3:06 p.m. ET, October 12, 2020

White House chief of staff refuses to talk on camera while wearing a mask

From CNN's Kristin Wilson

White House Chief of Staff Mark Meadows speaks to the media during a break in the confirmation hearing for Supreme Court nominee Amy Coney Barrett before the Senate Judiciary Committee on October 12 in Washington, DC.
White House Chief of Staff Mark Meadows speaks to the media during a break in the confirmation hearing for Supreme Court nominee Amy Coney Barrett before the Senate Judiciary Committee on October 12 in Washington, DC. J. Scott Applewhite/AP

White House chief of staff Mark Meadows came briefly to the stakeout camera today.

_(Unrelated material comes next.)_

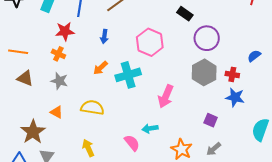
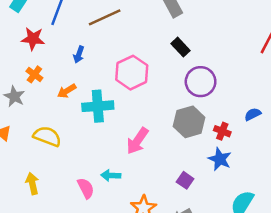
orange cross: (58, 54) -> (34, 74), moved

He moved back the mic stand but when he started to take off his mask but was asked by CNN to leave it on. He said, “Well I’m more than 10 feet away.”

Reporters insisted he keep on the mask and Meadows refused.

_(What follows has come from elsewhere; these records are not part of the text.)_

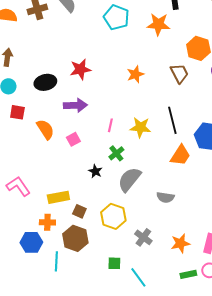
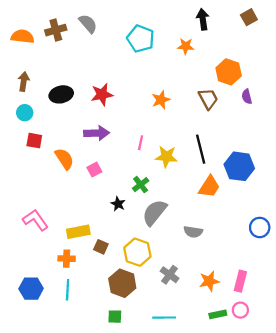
orange star: (158, 24) -> (186, 46), size x0.7
black ellipse: (45, 82) -> (61, 94), moved
pink line: (110, 125) -> (141, 143), moved
brown hexagon: (75, 238) -> (122, 283), moved
blue hexagon: (31, 242) -> (31, 289), moved
cyan line: (56, 261) -> (68, 290), moved
green square: (114, 263) -> (115, 317), moved
cyan line: (138, 277) -> (164, 318), turned -55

“Well, I'm not going to talk through a mask,” he said, and walked away.

Here's the complete exchange:

MEADOWS: Let me pull this away (pulls mic stand further from reporters) that way I can take this off.
CNN: No can you please keep it on?
MEADOWS: I’m more than 10 feet away.
CNN: No...
MEADOWS: (puts mask back on and begins to walk away) I’m not going to talk through a mask.

12:07 p.m. ET, October 12, 2020

Federal judge dismisses challenge to 7-day grace period for ballots in Minnesota

From CNN's Taylor Romine

A federal judge ruled Monday morning to maintain the 7-day grace period for accepting ballots in Minnesota, according to court documents.  

Judge Nancy E. Brasel denied a preliminary injunction for the lawsuit filed by Republican presidential electors James Carson and Eric Lucero, saying that neither plaintiff had the standing to claim personal injury by maintaining the extended deadline. Brasel also rejected the notion that electors would be injured by "last‐minute litigation over ballot eligibility” that could prevent certification of Minnesota's election results. 

"The prospect of hypothetical unlawful votes in the upcoming presidential election is not a harm unique to the Electors," Brasel said in her decision.  

She also noted that the claim that with the change of rules would cause "chaos and uncertainty will result," but said that the electors "alleged confusion and uncertainty is speculative at best."

The suit claimed that Secretary of State Steve Simon exceeded his authority in allowing the extended receipt deadline for ballots, and that the extension violated the congressional mandate that election day be held on Nov. 3. 

On Aug. 28, Simon issued to guidance to voters that allowed any ballot postmarked before or on Nov. 3 to be accepted within a week of Election Day. The guidance came after a lawsuit filed in May that argued that the strict adherence to the ballot deadline even when ballots were sent by Election Day "disenfranchises thousands of voters," according to the lawsuit. 

Brasel was nominated by Trump in 2018 and confirmed as a district judge on the US District Court for the District of Minnesota.

11:19 a.m. ET, October 12, 2020

Trump campaign manager back to work after Covid-19 diagnosis

From CNN’s Betsy Klein and Ryan Nobles

Campaign manager Bill Stepien is pictured alongside President Trump as he speaks with reporters aboard Air Force One on August 28.
Campaign manager Bill Stepien is pictured alongside President Trump as he speaks with reporters aboard Air Force One on August 28. Saul Loeb/AFP/Getty Images

Trump campaign manager Bill Stepien has returned to campaign headquarters after testing positive for coronavirus on Friday October 2. 

“I am back at headquarters in full accordance with CDC guidelines,” he told reporters at the beginning of a campaign briefing call.

He joked that he “appreciated the notes, flowers, and chocolates.”